CoralWatch collaborate with Project AWARE Foundation, a non-profit environmental organization founded by Professional Association of Diving Instructors, PADI with the mission to educate divers about emerging ocean issues and encourage participation in underwater conservation activities.
What Is Coral Bleaching?
Coral bleaching refers to the ‘whitening’ of corals due to a loss of the symbiotic dinoflagellates (algae) living within the tissue of the coral. In a healthy reef, the algae supply the coral with energy (sugars and amino acids) and in turn receive products essential to their survival (ammonia and phosphate).
During a bleaching event, the brownish algae disappear from the tissue of the corals, leading to a change in coloration from brown to a brilliant white, purple or green. This loss of the ‘nutrient factory’ in corals may lead to death of the corals, or the corals may slowly recover. However, even if they recover, their reproductive capacity is reduced, leading to long-term damage to the reef systems.
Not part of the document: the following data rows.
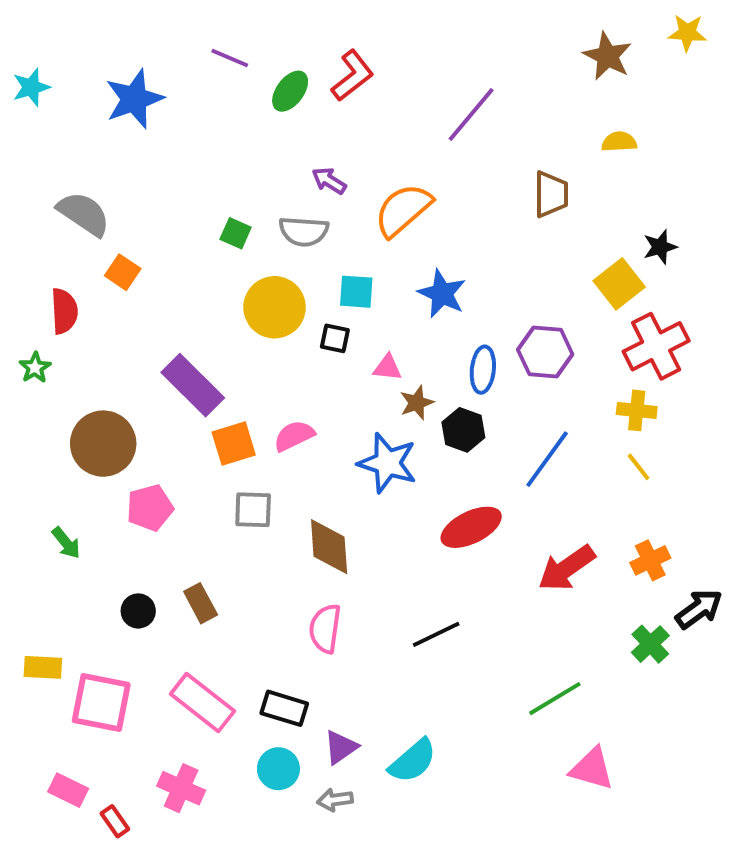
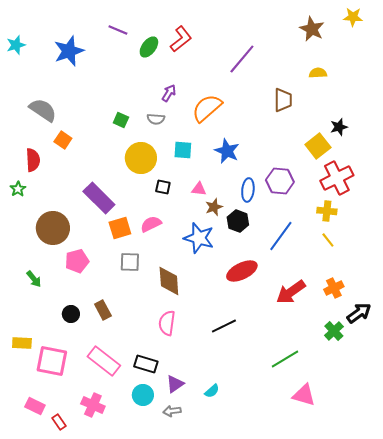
purple arrow: (329, 181) -> (169, 93), turned 90
gray semicircle: (304, 231) -> (156, 119), size x0.7
black square: (335, 338) -> (163, 187), moved
cyan semicircle: (413, 761) -> (212, 391), size x0.6

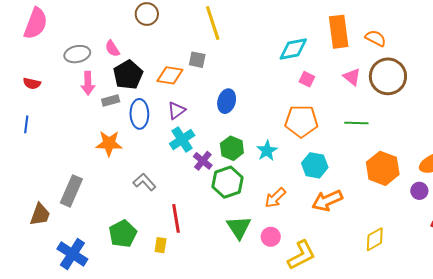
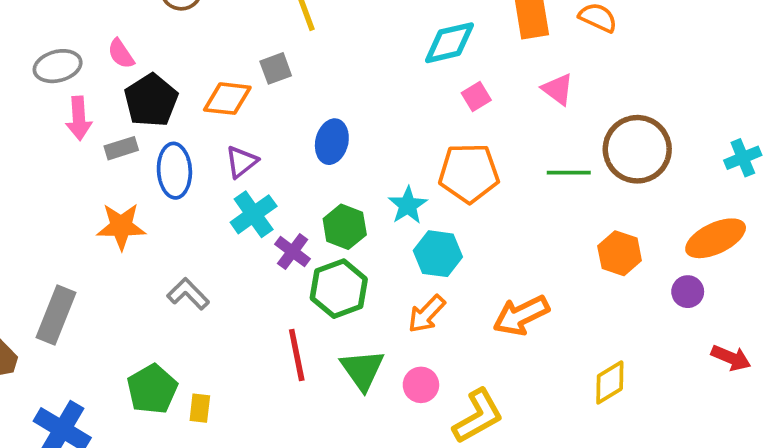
gray square: (197, 60) -> (276, 68), turned -30
brown circle: (388, 76) -> (637, 149), moved
pink square: (307, 79) -> (476, 97), turned 35
cyan star: (267, 151) -> (408, 205), moved
cyan hexagon: (315, 165) -> (438, 254), moved
orange hexagon: (383, 168) -> (620, 253), size x0.7
red line: (176, 218) -> (297, 355), moved
yellow rectangle: (161, 245) -> (200, 408), moved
Elevated water temperatures due to global warming have been found to be the major cause of coral bleaching. Sea temperatures are predicted to continue to rise and bleaching is expected to occur more frequently, thus leading to the death of large areas of coral reefs worldwide within a few decades.
Currently, most coral health monitoring is done by scientists around a few reefs and very little is known about trends of coral bleaching on a global scale. There are still many questions that are yet to be answered in order to save the reefs.
If more and more people like tourists, operators, students or even individuals participate in the monitoring program, we will be able to understand more about the coral bleaching condition in Malaysia, and the severity of the bleaching events.
The collected data will also enable us to carry out appropriate measures to educate the public on the importance of coral reefs conservation.